Миф о тождестве, о двойничестве, возник потому, что человек генетически и онтологически неудовлетворен самим собой и всегда чувствует себя виноватым.
И не каждый ли из нас Савл — на пути в Дамаск? Но произойдет ли решающая встреча?
— Савл! Савл! За что ты гонишь меня?
Станет ли он “Павлом”? Вот вопрос.
Два самых грандиозных символа, объясняющих всю мировую историю и
Вечное стремление отделить от себя все странное, дурное, несчастное, передать другому “Я”. Так рождаются двойники — в литературе и в воображении.
Гордыня, фатовство, презрение к людям, поза, самовлюбленность, намеренный и расчетливый самообман, лазейки самооправдания, обман ближних, тайная и явная надменность, нарциссизм, похоть, тщеславие, честолюбие, обидчивость, злоречие, злопамятность, трусливость, постоянный поиск в людях худшего…
Это не я! Не я! Это все он! Вон тот!
Сашка? Весь неописумый ужас одиночества, смуты, обиды и желания — всё свалить на его хрупкие плечи? Всё запечатлеть и навсегда отделаться от того подростка.
Это не я! Не я! Это все он!
Смелый эксперимент. Как на подопытном, испытать на нем некоторые возможности и варианты существования, неизбежно драматической экзистенции.

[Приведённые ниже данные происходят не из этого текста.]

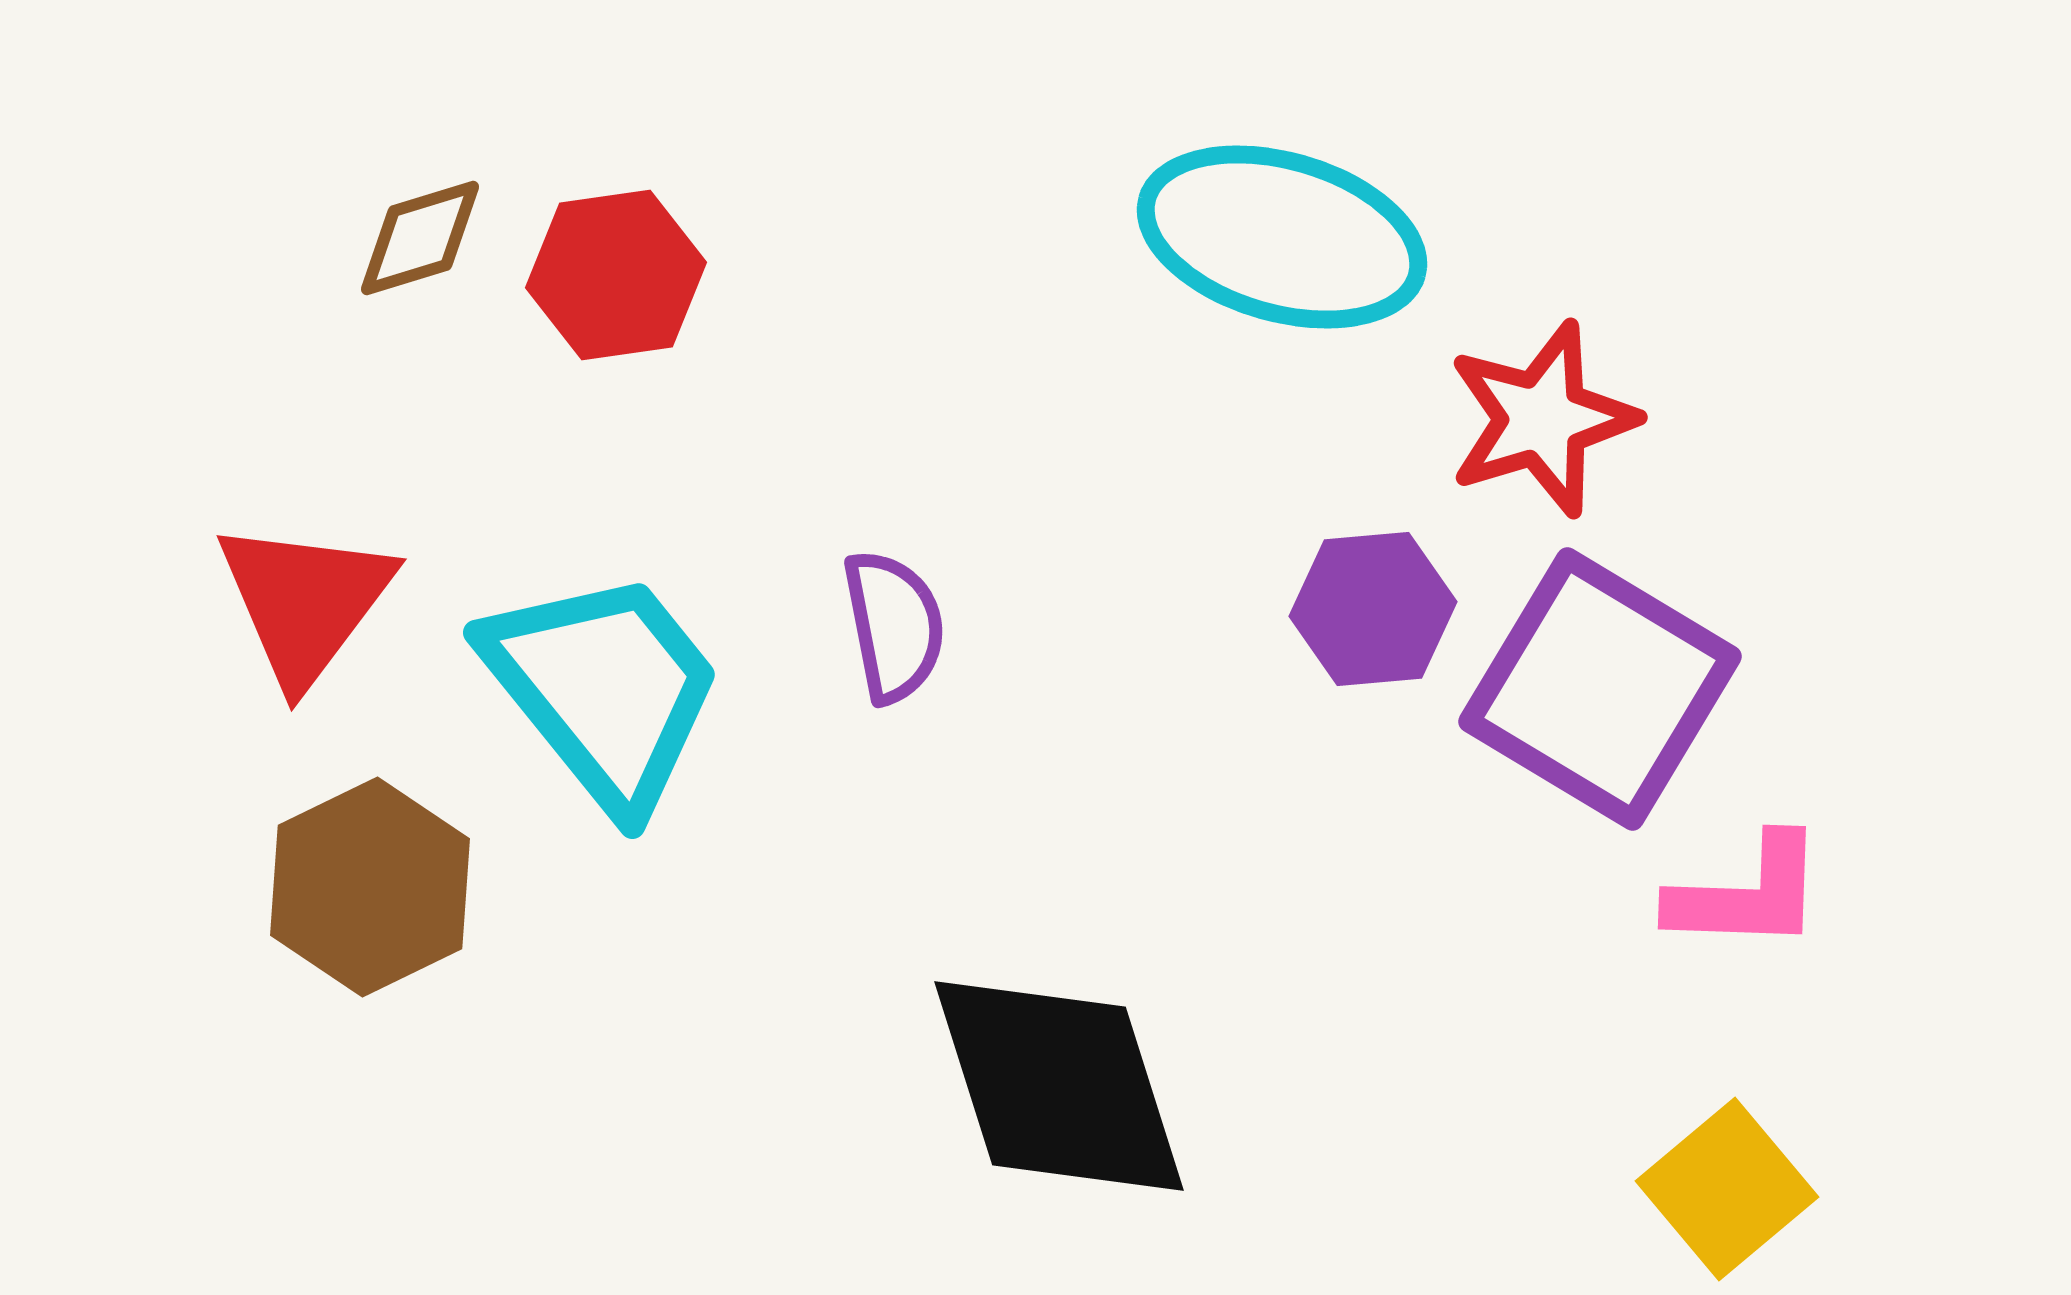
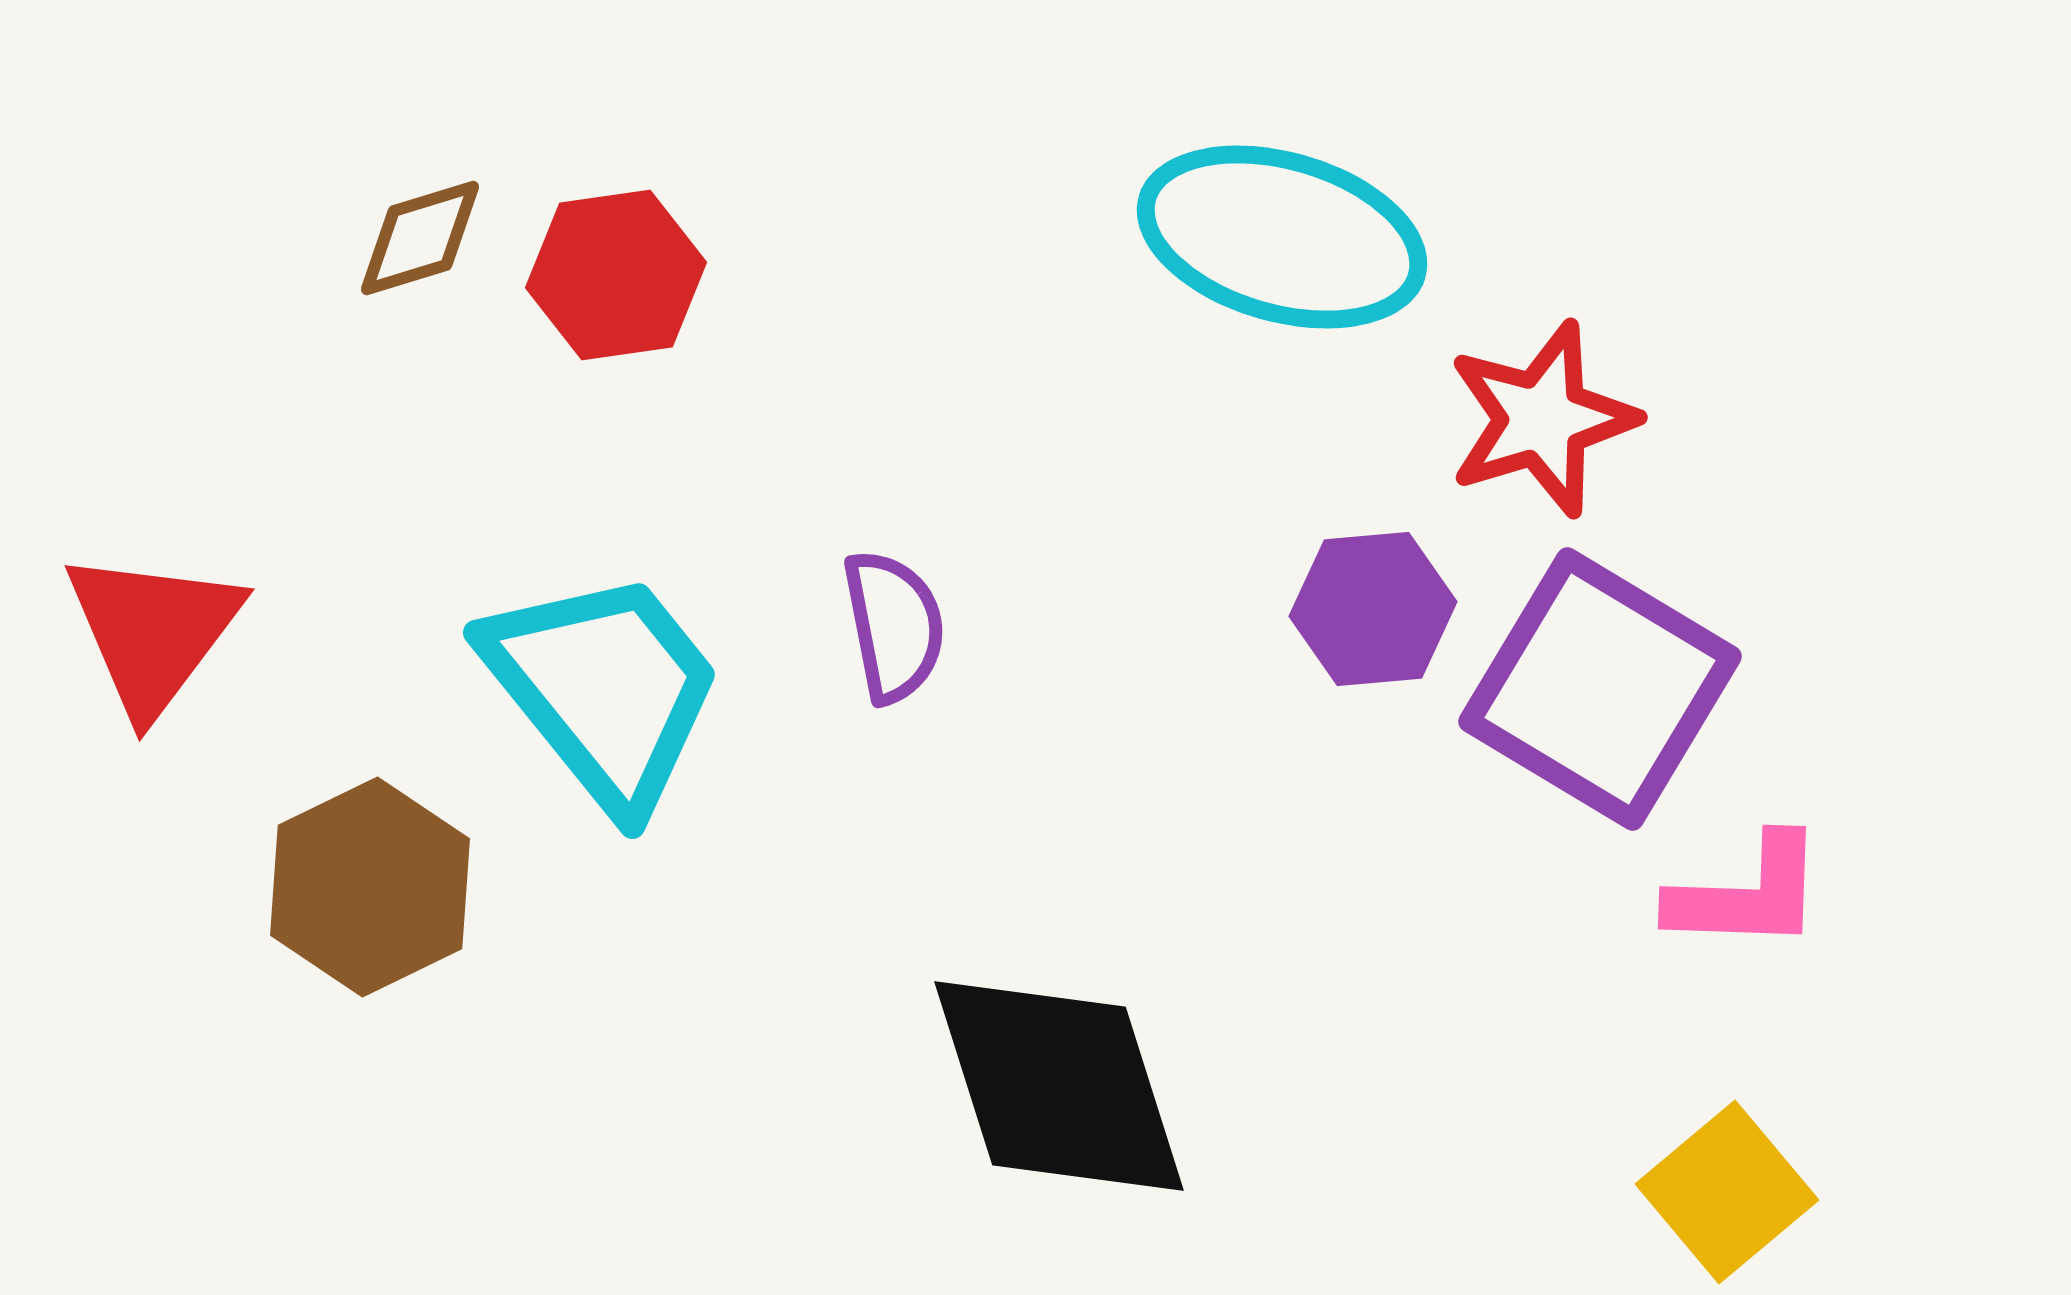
red triangle: moved 152 px left, 30 px down
yellow square: moved 3 px down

Когда Сашка уличил Бориса в том, что тот изменил маме, он сразу же захотел написать об этом отцу. Зачем? Может быть, в его кругом от отчаяния идущей голове возникла сложная комбинация, в результате которой мама возвращается к отцу? Но письмо так и осталось ненаписанным. Сашка принял другое решение, имевшее ужасные последствия…
Скандалы сопровождали уход мамы от отца в 45-м. И как он кулаком разбил стекло в двери в “большую комнату”, спасавшей от него маму. Когда он протрезвел, ходил с забинтованной рукой. Как и я в Риге, через семнадцать лет в точности повторивший его подвиг. Видимо, уничтожение дверных стекол у нас в генетике. Надо бы спросить сына Алешу, как у него с этим делом.
Отец спал в кабинете на черном кожаном диване, отвернувшись к стене. Как и я сейчас, отдыхая от компьютера, дремлю в моем кабинете, на своем кожаном диване, коричневом. Тогда я, пятилетний, пришел отца жалеть — я точно помню это чувство. Он повернулся ко мне, обдавая перегаром и, наверняка, страдая, сказал: “Никогда не пей”.
Я любил его, любил маму. Но тогда я любил и двадцатитрехлетнего мальчика Борю Авилова, которому предстояло стать моим ненавидимым отчимом. Он водил меня гулять на Гоголевский бульвар — к нашим друзьям львам, несшим службу по периметру площадки, где, сгорбившись под шинелью, сидел Гоголь.
Барельефы на постаменте памятника — вереницей — Хлестаков, Тарас Бульба, Добчинский-Бобчинский, Коробочка и другие. Их всех можно было рассматривать и трогать. Они все были карикатурные, забавные. А Гоголь очень печальный, скорбный даже. За это его и поменяли на другого Гоголя, советского, прямого, как солдат на посту у Мавзолея. Может, еще и потому, чтобы Сталин, проезжавший мимо из Кремля на дачу через Арбат, не расстраивался, глядя на согбенного Гоголя.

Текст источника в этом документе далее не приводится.